Set at an elevation of 302 feet, Parc du Château is the perfect place to look out over the Baie des Anges and the spires of Vieux Nice. A château dating from the 1100s, after which this hilltop park is named, used to stand near the eastern end of Quai des États-Unis. However, it was destroyed under orders from Louis XIV in 1706 during a fit of temper. Sadly, it was never rebuilt. One tower is left standing; the Tour Bellanda, dating from the 1500s. The Musée Naval is situated here. In the northwest section of the park is a cemetery – it is here that Garibaldi was laid to rest. Of all the things to see in Nice France this is one you should not miss because it has great views over the city.
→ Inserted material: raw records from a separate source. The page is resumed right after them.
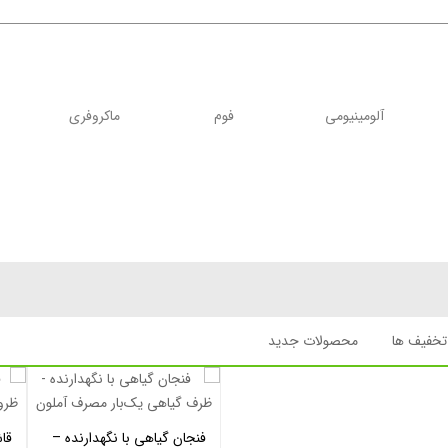
آلومینیومی
فوم
ماکروفری
تخفیف ها
محصولات جدید
فنجان گیاهی با نگهدارنده –
قا
افزودن به سبد خرید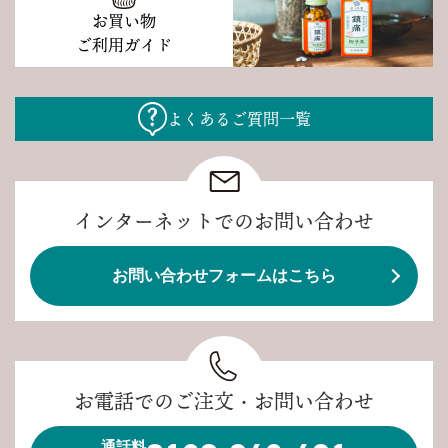
お買い物
ご利用ガイド
よくあるご質問一覧
インターネットでのお問い合わせ
お問い合わせフォームはこちら
お電話でのご注文・お問い合わせ
通話料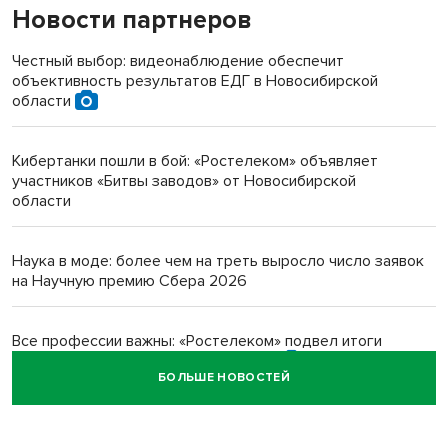
Новости партнеров
«Мы живём на пастбище!»: в новосибирском селе лошади
терроризируют жителей
Честный выбор: видеонаблюдение обеспечит
объективность результатов ЕДГ в Новосибирской
Инвалид получил условный срок за избиение врачей
области
протезом под Новосибирском
Кибертанки пошли в бой: «Ростелеком» объявляет
Новосибирский преподаватель с женой вошли в топ-16
участников «Битвы заводов» от Новосибирской
многодетных в России
области
Обновлённое отделение ВТБ открылось в Искитиме
Наука в моде: более чем на треть выросло число заявок
на Научную премию Сбера 2026
Все профессии важны: «Ростелеком» подвел итоги
всероссийского флешмоба #явлияю
БОЛЬШЕ НОВОСТЕЙ
Сибирские пенсионеры говорят «спасибо» интернету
The Musée des Beaux-Arts is situated in a beautiful belle époque villa dating from the late 19th century. Here, masterpieces from impressionist painters like Sisley, Bonnard and Monet, as well as works by Fragonard and Raoul Dufy, are complemented by Rodin sculptures. There are also works by Alexis Mossa, the famous artist of obscure symbolist watercolours, and Jules Chéret, who today is fondly known as the ‘Father of the Poster’. If you visit the Nice Carnival, you will see a number of floats which have been inspired by Mossa’s paintings.
Musée Masséna charts the absorbing history of Nice and the Riviera from the early 1800s right up to the Second World War. This is the story of royalty, the various roles that the Americans, British and Russians played in the city, tourism and the Nice Carnival, to list just a few of the city’s influences over the past two centuries. The museum is situated in a very impressive Italianate neoclassical villa dating from the late 19th century. The rooms on the ground floor are used by the city for official events. Inside, you can explore the furniture, paintings, photographs, memorabilia and art deco posters that bring the history of Nice to life.
The bluish grey and yellow Église du Gesù (also known as the Église Saint-Jacques-le-Majeur Nice, or Church of Jesus) is a Jesuit Baroque church near Rue Rossetti that took 43 years to be constructed. It finally reached completion in the mid 17th century. Its architect, Santi Martiri de Turin, took his inspiration for its design from the Église du Gesù in the city of Rome – hence the Corinthian frontage of the building. The brick bell tower is 138 feet high, and polychrome tiles were used for the roof of the dome. Around the interior are patterns telling the life story of Saint Jacques le Majeur.
Although the Mercantour National Park is situated well off the beaten track, it is this separation from civilization which makes it so awe-inspiring. This is amongst France’s few remaining “wild” places, established in 1979. It is spread over 264.5 square miles and six valleys on the border with Italy. As a result you will find all sorts of micro-climates here, from the snowy mountains of the Alps to the heat of the Mediterranean. There are 373 miles of marked trails which bring hikers through the various villages of the National Park.